Page-level text extractions
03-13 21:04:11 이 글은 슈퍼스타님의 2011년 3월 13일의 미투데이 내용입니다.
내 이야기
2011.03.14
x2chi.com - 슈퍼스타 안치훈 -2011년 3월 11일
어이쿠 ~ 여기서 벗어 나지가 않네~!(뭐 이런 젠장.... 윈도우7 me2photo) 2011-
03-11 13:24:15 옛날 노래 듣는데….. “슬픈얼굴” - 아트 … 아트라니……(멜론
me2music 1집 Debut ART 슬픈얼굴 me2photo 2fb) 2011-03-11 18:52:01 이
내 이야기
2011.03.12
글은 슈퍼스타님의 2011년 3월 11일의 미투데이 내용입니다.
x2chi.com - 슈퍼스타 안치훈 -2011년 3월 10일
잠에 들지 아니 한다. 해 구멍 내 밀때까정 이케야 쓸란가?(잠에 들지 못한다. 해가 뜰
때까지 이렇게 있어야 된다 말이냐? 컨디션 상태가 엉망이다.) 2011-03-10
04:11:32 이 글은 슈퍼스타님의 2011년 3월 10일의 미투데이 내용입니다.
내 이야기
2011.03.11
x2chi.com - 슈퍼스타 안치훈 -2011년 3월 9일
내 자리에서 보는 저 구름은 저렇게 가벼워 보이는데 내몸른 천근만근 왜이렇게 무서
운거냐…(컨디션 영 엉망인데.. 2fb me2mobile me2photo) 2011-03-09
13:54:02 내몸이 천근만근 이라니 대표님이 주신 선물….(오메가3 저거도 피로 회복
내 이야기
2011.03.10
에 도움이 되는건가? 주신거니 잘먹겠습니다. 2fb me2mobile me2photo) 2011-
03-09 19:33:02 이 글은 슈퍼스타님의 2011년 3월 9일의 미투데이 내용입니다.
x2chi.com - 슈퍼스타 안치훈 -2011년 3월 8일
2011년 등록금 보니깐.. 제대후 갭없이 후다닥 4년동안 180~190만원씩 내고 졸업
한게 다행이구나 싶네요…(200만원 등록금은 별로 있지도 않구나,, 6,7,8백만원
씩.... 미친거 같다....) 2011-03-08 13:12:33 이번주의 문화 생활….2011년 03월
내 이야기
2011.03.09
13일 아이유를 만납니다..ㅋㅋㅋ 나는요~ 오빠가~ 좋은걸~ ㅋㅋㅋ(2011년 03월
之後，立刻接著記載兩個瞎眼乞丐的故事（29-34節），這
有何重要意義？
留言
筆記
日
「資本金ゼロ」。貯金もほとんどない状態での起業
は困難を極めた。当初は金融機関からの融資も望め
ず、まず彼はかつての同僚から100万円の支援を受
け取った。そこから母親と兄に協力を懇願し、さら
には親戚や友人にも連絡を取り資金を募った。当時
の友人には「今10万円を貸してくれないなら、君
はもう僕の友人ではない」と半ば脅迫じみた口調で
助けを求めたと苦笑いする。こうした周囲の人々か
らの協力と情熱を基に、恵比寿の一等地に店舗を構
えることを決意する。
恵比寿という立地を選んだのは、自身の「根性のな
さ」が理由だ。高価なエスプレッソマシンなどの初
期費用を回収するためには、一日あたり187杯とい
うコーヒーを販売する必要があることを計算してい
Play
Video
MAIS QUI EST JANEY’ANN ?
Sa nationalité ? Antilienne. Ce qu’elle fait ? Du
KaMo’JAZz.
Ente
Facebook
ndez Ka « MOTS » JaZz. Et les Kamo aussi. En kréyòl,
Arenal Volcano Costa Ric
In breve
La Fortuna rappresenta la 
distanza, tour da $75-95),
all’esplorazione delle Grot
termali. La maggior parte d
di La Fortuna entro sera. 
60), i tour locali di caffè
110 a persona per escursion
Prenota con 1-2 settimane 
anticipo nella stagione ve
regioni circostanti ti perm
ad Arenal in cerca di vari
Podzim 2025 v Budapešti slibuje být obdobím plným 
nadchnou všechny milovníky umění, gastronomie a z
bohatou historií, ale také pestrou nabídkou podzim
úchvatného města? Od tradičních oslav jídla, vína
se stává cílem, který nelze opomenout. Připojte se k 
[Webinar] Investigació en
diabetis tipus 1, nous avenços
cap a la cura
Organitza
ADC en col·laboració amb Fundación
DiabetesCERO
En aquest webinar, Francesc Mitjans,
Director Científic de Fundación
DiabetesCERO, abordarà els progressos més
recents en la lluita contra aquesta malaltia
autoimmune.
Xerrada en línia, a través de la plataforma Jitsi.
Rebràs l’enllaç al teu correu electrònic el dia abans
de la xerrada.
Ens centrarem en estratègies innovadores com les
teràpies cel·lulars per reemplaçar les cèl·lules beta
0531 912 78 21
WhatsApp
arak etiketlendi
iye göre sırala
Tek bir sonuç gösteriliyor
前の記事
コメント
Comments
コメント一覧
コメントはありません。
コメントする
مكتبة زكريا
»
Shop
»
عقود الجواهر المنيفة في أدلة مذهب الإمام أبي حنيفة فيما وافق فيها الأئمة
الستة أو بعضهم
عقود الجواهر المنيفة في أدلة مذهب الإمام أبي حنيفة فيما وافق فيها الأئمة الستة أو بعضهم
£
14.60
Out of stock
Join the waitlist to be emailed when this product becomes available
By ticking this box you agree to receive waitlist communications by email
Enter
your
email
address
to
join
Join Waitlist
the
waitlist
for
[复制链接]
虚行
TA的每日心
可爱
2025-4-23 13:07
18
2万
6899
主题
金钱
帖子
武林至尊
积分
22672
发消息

> _Task item_
Gather up the lines containing the word "الجواهر" from these records and copy them.

> _Answer_
عقود الجواهر المنيفة في أدلة مذهب الإمام أبي حنيفة فيما وافق فيها الأئمة
عقود الجواهر المنيفة في أدلة مذهب الإمام أبي حنيفة فيما وافق فيها الأئمة الستة أو بعضهم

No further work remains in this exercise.